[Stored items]
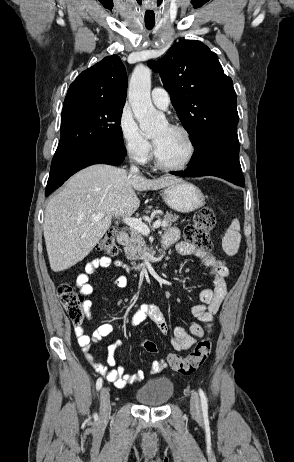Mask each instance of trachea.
<instances>
[{
  "label": "trachea",
  "mask_w": 294,
  "mask_h": 462,
  "mask_svg": "<svg viewBox=\"0 0 294 462\" xmlns=\"http://www.w3.org/2000/svg\"><path fill=\"white\" fill-rule=\"evenodd\" d=\"M155 23L153 22H145V26L147 29H152L154 27Z\"/></svg>",
  "instance_id": "trachea-1"
}]
</instances>
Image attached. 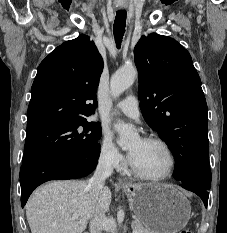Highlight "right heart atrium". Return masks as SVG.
I'll return each instance as SVG.
<instances>
[{
  "instance_id": "obj_1",
  "label": "right heart atrium",
  "mask_w": 227,
  "mask_h": 233,
  "mask_svg": "<svg viewBox=\"0 0 227 233\" xmlns=\"http://www.w3.org/2000/svg\"><path fill=\"white\" fill-rule=\"evenodd\" d=\"M99 163L107 168L113 170L121 169L125 164V159L114 144L110 135L103 133L99 144Z\"/></svg>"
}]
</instances>
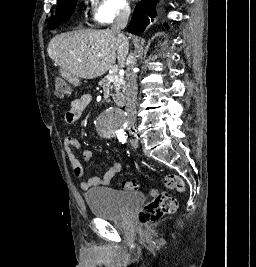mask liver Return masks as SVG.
<instances>
[{"instance_id":"obj_1","label":"liver","mask_w":256,"mask_h":267,"mask_svg":"<svg viewBox=\"0 0 256 267\" xmlns=\"http://www.w3.org/2000/svg\"><path fill=\"white\" fill-rule=\"evenodd\" d=\"M128 40L119 38L112 30H81L58 34L49 42V58L68 72L72 78H98L110 68H125Z\"/></svg>"}]
</instances>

> **Task statement**: For the word "evenodd", tally the lines above that hold it and answer with the number alone.

> **Written response**: 3